Davis, no longer a state employee and now living near Talkeetna, was mushing a dog sled towards Nome and was unavailable for comment, his wife said.
A former Fish and Game regional supervisor who worked with Whitewater in Cordova, however, doubted Fischer's claim that a fish biologist ordered a Whitewater crew into a danger zone.
"They wouldn't hardly even listen to me when I had the authority to tell them what to do to comply" with stream protection rules, said Dave Ryland, now with the Department of Natural Resources.
Fischer said the death at Power Creek was just one more incident in which environmental protection measures put workers at risk. Whitewater was forced to work against its will at a time of high avalanche risk to protect fish, he said
"Our workers did not want to go there," he said.
Occupational Health and Safety investigators and state prosecutors said it was Whitewater's cavalier attitude toward worker safety that resulted in the death, and recommended Whitewater and Fischer each be prosecuted for criminally negligent homicide.

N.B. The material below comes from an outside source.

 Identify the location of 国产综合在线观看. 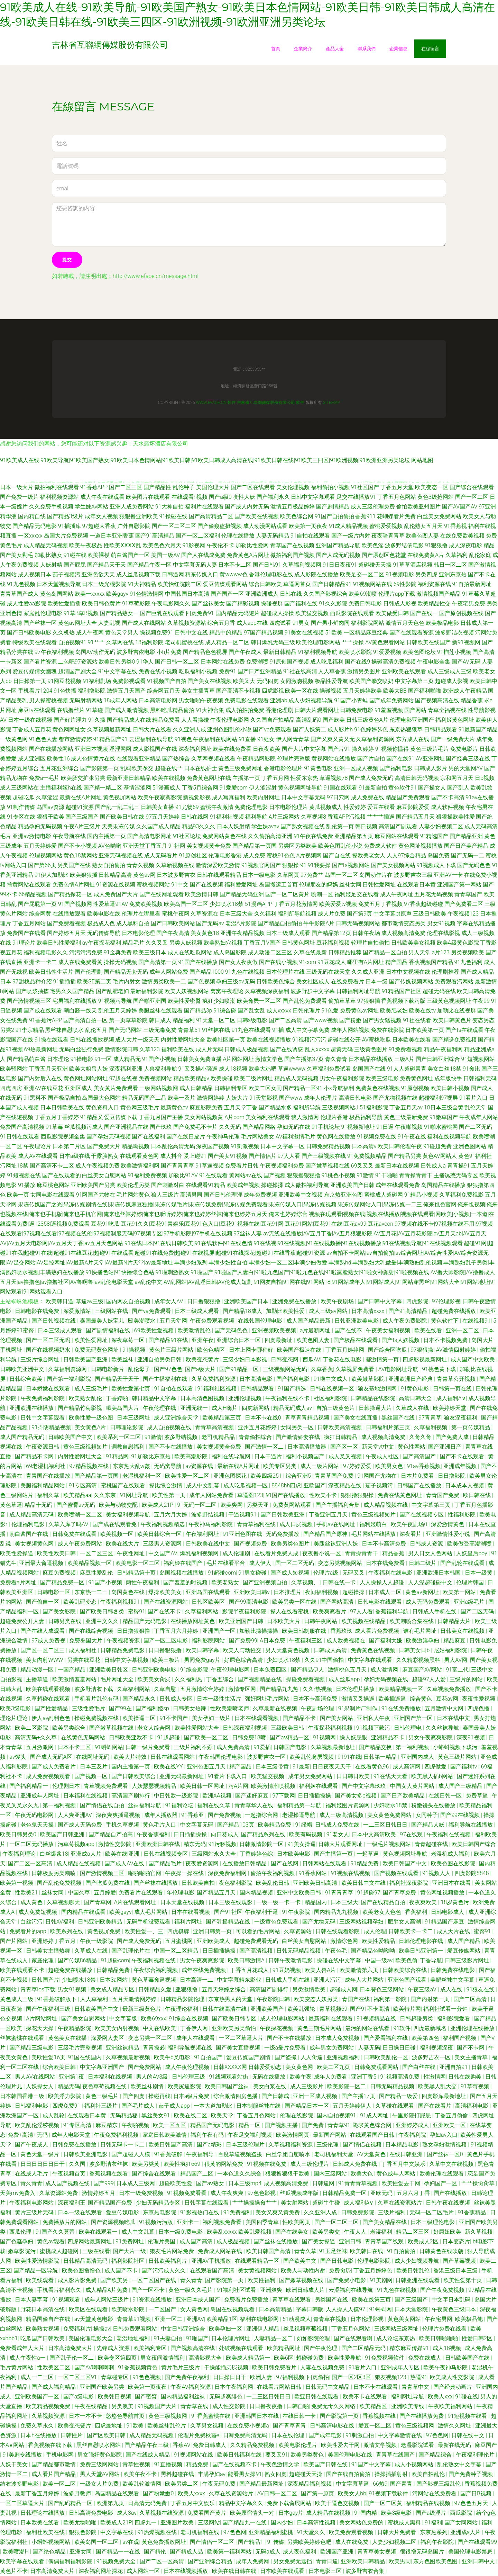 (472, 487).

Fischer pled guilty on Whitewater's behalf, in exchange for the charges against him personally being dropped. It was that charge that Murkowski's pardon wiped away, and with it an unpaid $150,000 fine, which had grown to about $250,000 with interest.

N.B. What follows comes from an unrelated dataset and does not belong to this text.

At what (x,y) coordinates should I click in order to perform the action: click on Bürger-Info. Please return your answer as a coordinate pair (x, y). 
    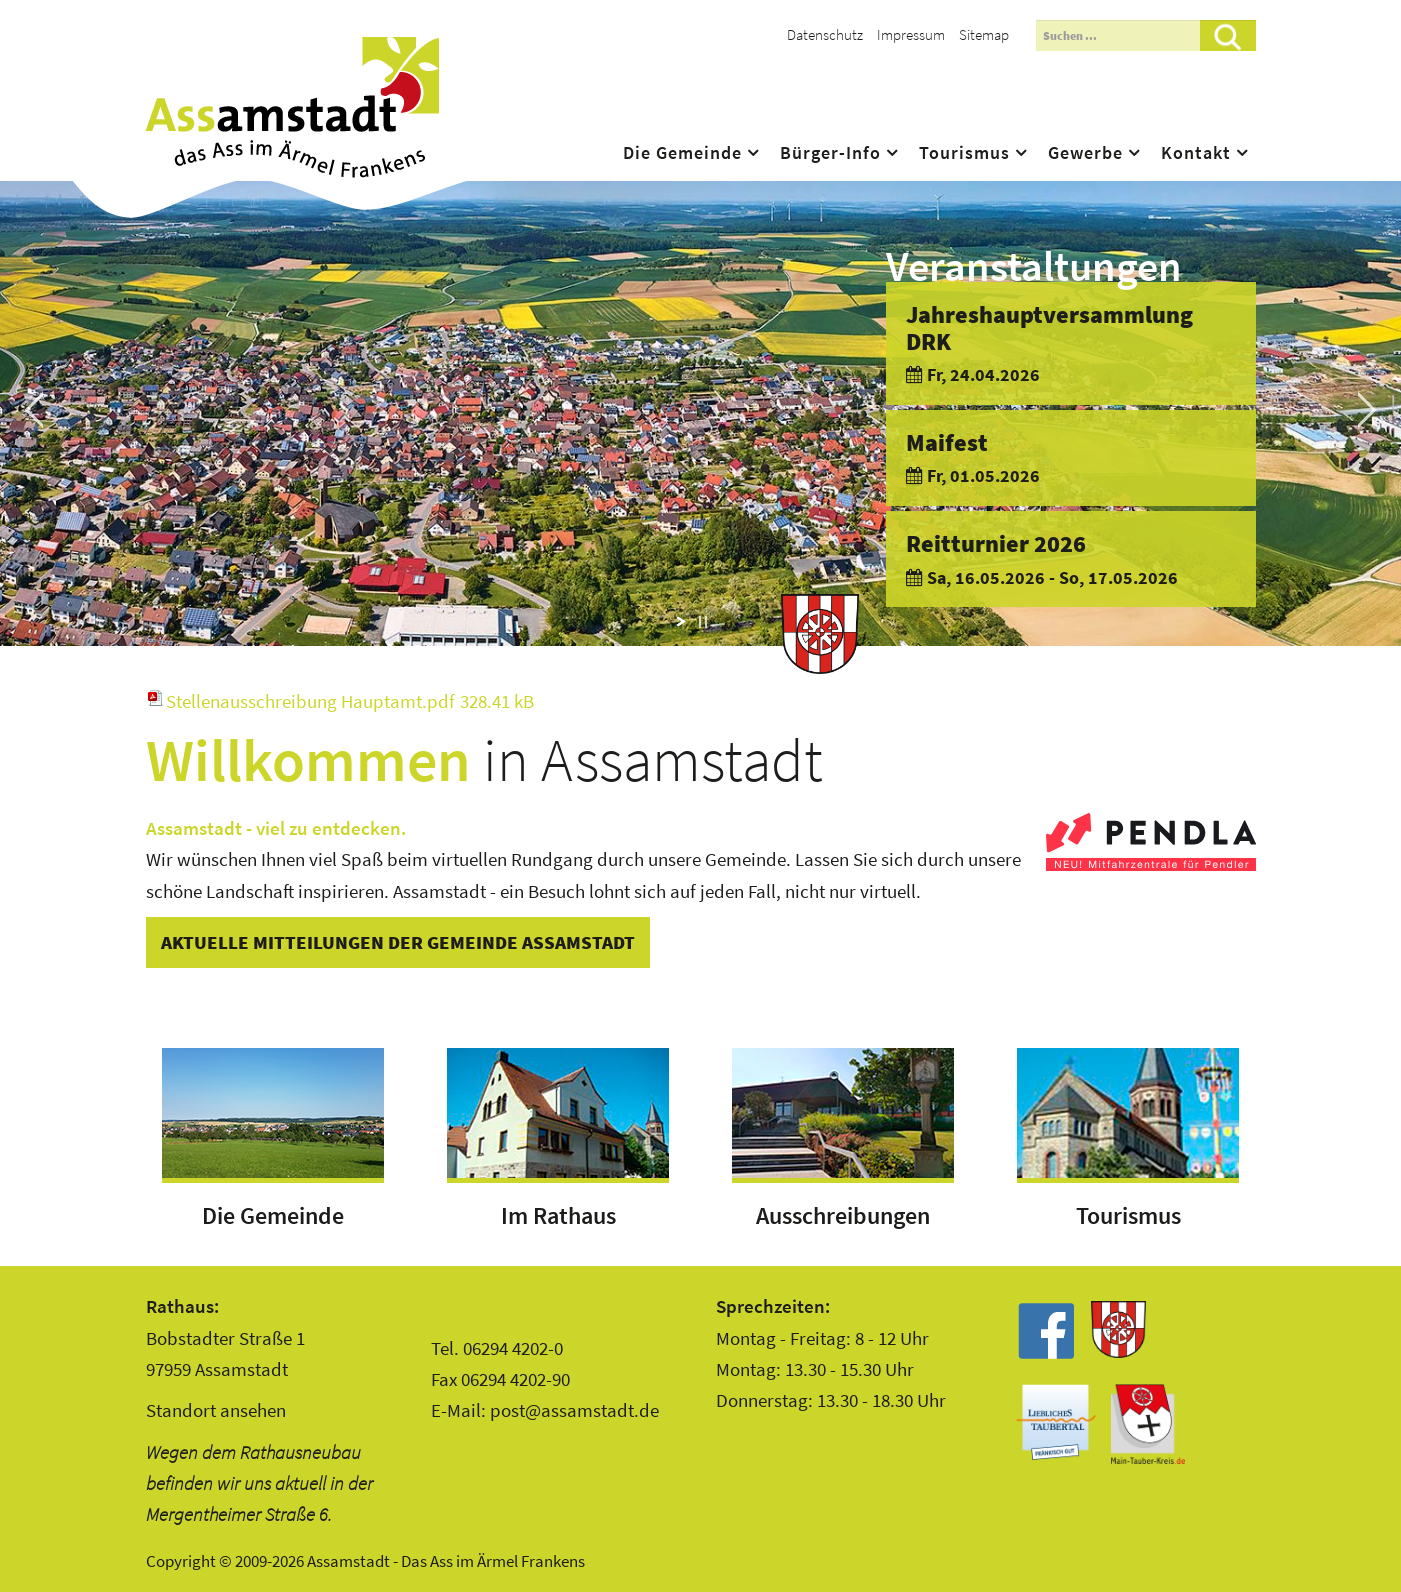     Looking at the image, I should click on (830, 153).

Fischer maintains that it was excessive government environmental regulation that was to blame for the death, not his company.
"We put the environment in front of the safety of our people, and it ended up with a worker getting killed," he said.
When Murkowski took office, he wanted to rein in the power of environmental regulators such as the Fish and Game's habitat protection biologists.
One of the examples he used in convincing the Legislature to go along with the move was Whitewater's Power Creek project. Fischer provided Murkowski's staff with a photograph of workers on the project washing rocks, citing it as an example of wasteful over-regulation.
Habitat biologists disputed Whitewater's characterization in testimony before the House State Affairs Committee, but the Legislature did not stop Murkowski from transferring the division.
A worker chose to hose off the rocks so as to not muddy salmon spawning areas downstream, they said. Whitewater could have chosen to use clean excavated rock, but chose instead to wash boulders they already had, he said.
The State Affairs Committee at the time was chaired by then-Rep. Bruce Weyhrauch, R-Juneau. He later represented Whitewater in its quest for the pardon.
Fischer said he thinks his complaints about the Fish and Game biologists were instrumental in getting Habitat moved to the Department of Natural Resources, including job losses from those who were laid off or chose to quit because of the change in focus.
Murkowski "fired all those Fish and Game Habitat people and it was in part for what happened at Power Creek," he said.
Murkowski left after his term on an ocean liner trip, and was unavailable for comment.
Game Commission member and former House Speaker Ben Grussendorf, D-Sitka, fought the move of the Habitat Division, which he said was done to weaken environmental protection.
"The Murkowski administration was pretty much geared to big industry," he said.
Gov. Sarah Palin criticized the Habitat Division move during her campaign and made what sounded like a promise to move it back to Fish and Game.
In February, however, she decided to leave it in Natural Resources for now. A legislative effort to force a return appears stalled.
Grussendorf said the governor appeared to be making a considered study of the issue, and that's what she should be doing.
"There are strong indications that she's seriously thinking about Habitat and where it should go. And at the same time, you don't want to be too disruptive," she said.